Directions for this task:
Give again, exactly as written, the lines of the records below from the line with "agosto 2019" to the line with "ПОПУЛЯРНІ ТОВАРИ". Both end lines count; pictures do not.

Saved data entries:
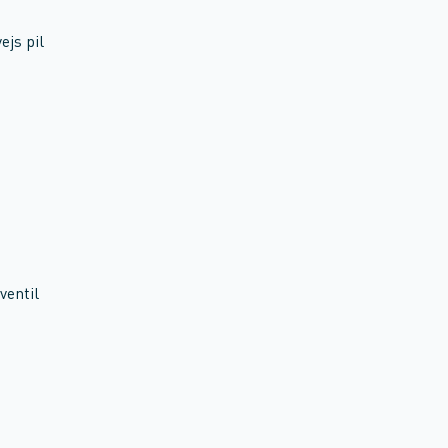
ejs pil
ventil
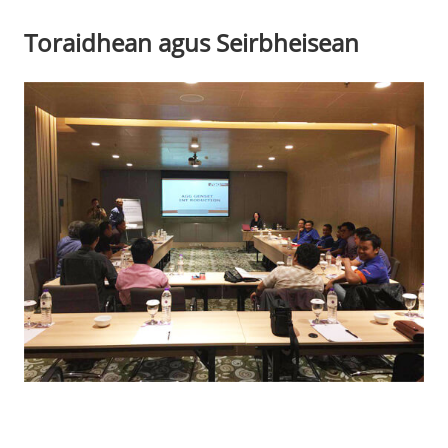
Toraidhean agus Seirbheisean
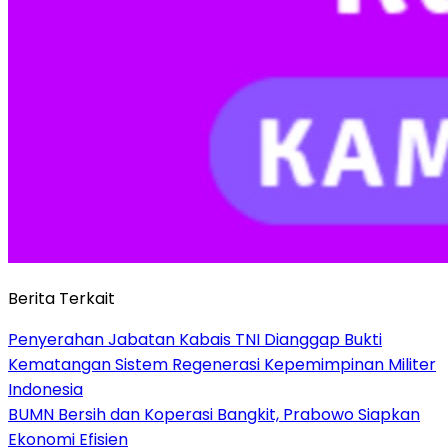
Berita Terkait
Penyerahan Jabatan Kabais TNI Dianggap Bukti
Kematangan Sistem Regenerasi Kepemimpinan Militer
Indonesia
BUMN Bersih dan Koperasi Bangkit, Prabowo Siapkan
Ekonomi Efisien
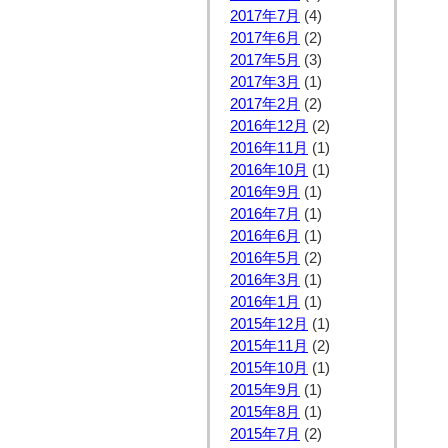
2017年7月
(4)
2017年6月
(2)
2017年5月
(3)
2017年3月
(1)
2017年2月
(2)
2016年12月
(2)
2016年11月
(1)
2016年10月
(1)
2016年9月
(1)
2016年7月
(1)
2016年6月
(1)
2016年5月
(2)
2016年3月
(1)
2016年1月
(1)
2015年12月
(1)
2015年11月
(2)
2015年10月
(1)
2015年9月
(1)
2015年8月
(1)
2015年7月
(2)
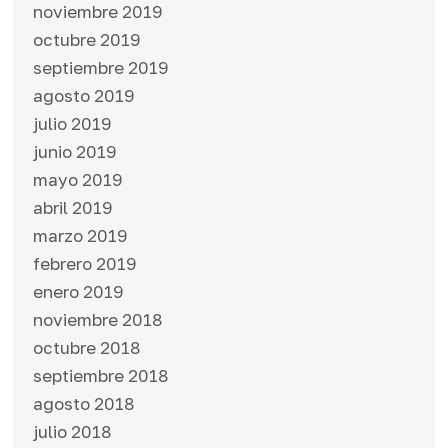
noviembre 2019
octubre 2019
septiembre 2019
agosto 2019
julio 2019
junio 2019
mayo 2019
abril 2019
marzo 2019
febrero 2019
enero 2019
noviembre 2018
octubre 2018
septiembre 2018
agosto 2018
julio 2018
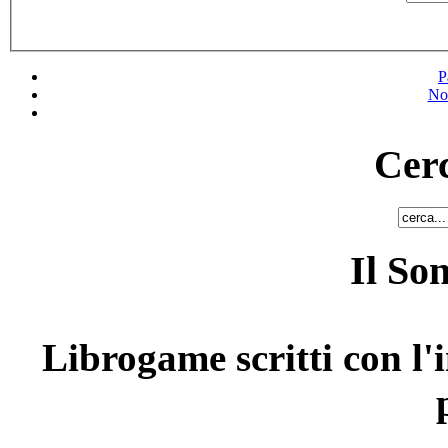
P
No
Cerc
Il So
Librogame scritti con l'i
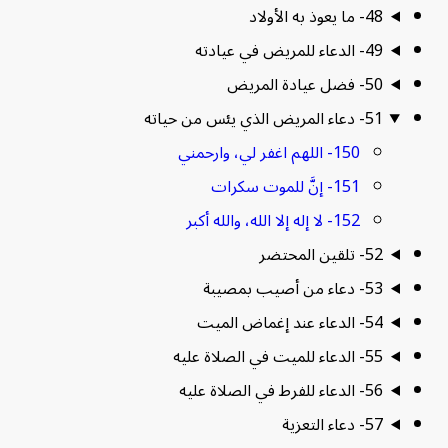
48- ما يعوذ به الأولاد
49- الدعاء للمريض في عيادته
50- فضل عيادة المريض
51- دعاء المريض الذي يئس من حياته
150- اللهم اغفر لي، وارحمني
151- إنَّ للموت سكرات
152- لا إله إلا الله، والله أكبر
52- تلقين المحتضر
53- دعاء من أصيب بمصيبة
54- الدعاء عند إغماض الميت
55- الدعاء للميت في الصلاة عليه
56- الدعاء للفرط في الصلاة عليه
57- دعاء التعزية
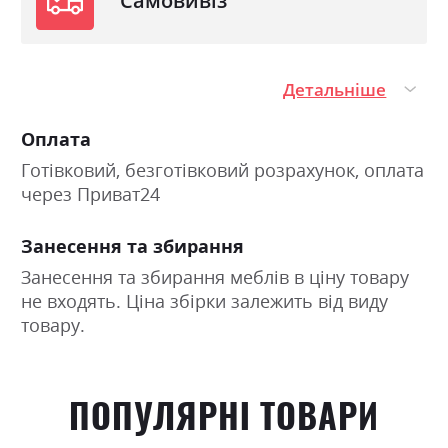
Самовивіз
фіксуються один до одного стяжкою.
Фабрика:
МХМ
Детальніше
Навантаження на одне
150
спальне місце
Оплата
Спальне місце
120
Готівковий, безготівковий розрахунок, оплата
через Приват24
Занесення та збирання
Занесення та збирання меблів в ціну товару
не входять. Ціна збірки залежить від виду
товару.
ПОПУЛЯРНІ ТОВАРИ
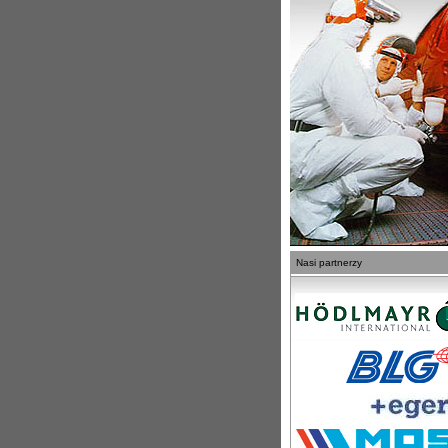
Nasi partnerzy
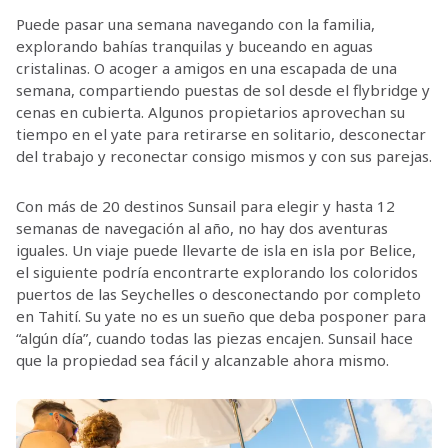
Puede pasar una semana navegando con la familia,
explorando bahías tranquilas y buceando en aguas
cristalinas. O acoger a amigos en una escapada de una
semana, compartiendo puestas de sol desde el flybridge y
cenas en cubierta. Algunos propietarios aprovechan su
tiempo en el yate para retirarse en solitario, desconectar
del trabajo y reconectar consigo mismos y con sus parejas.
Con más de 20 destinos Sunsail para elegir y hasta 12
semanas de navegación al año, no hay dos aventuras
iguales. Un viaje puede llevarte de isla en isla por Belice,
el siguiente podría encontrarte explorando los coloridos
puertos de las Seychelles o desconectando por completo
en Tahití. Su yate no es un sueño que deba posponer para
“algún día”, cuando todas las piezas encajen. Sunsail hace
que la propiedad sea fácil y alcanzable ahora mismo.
--
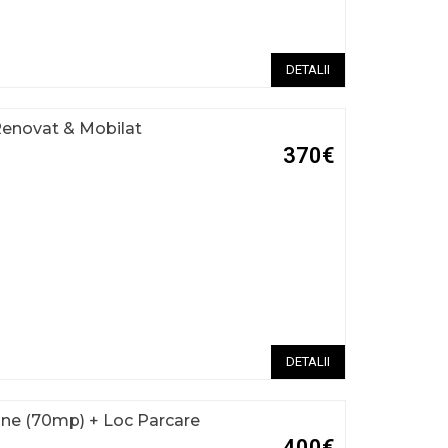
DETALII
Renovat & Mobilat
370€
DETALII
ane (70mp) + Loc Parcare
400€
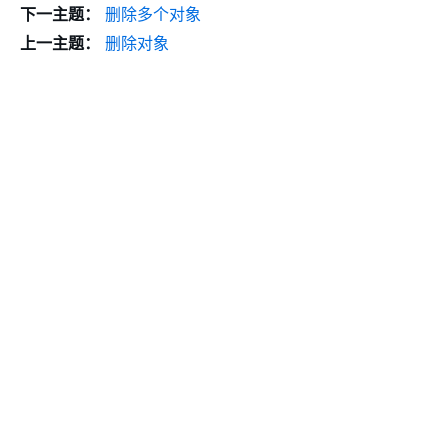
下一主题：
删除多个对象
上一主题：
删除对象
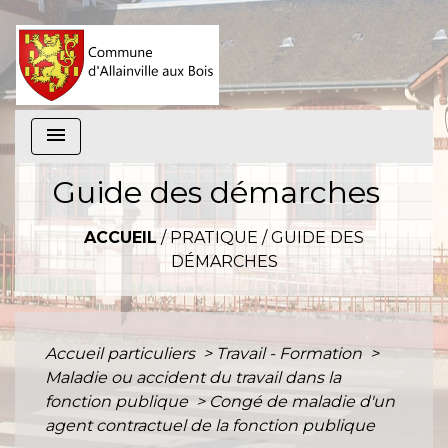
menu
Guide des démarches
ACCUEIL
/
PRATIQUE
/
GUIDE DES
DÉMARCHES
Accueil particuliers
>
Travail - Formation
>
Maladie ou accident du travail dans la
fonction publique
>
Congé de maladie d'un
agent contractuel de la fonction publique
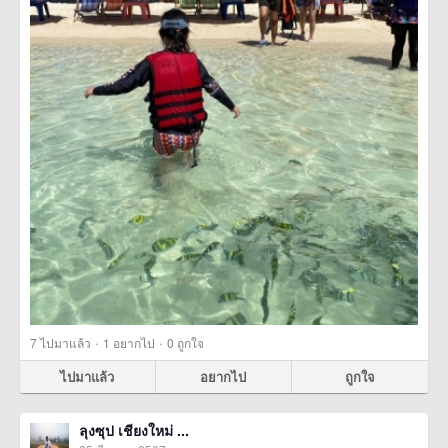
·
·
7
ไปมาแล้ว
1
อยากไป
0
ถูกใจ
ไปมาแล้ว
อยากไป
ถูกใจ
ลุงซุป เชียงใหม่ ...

Task output:
agosto 2019
julio 2019
junio 2019
mayo 2019
abril 2019
marzo 2019
febrero 2019
enero 2019
noviembre 2018
octubre 2018
septiembre 2018
agosto 2018
julio 2018
P
No
Cerc
Il So
Librogame scritti con l'i
48- ما يعوذ به الأولاد
49- الدعاء للمريض في عيادته
50- فضل عيادة المريض
51- دعاء المريض الذي يئس من حياته
150- اللهم اغفر لي، وارحمني
151- إنَّ للموت سكرات
152- لا إله إلا الله، والله أكبر
52- تلقين المحتضر
53- دعاء من أصيب بمصيبة
54- الدعاء عند إغماض الميت
55- الدعاء للميت في الصلاة عليه
56- الدعاء للفرط في الصلاة عليه
57- دعاء التعزية
Самовивіз
фіксуються один до одного стяжкою.
Фабрика:
МХМ
Детальніше
Навантаження на одне
150
спальне місце
Оплата
Спальне місце
120
Готівковий, безготівковий розрахунок, оплата
через Приват24
Занесення та збирання
Занесення та збирання меблів в ціну товару
не входять. Ціна збірки залежить від виду
товару.
ПОПУЛЯРНІ ТОВАРИ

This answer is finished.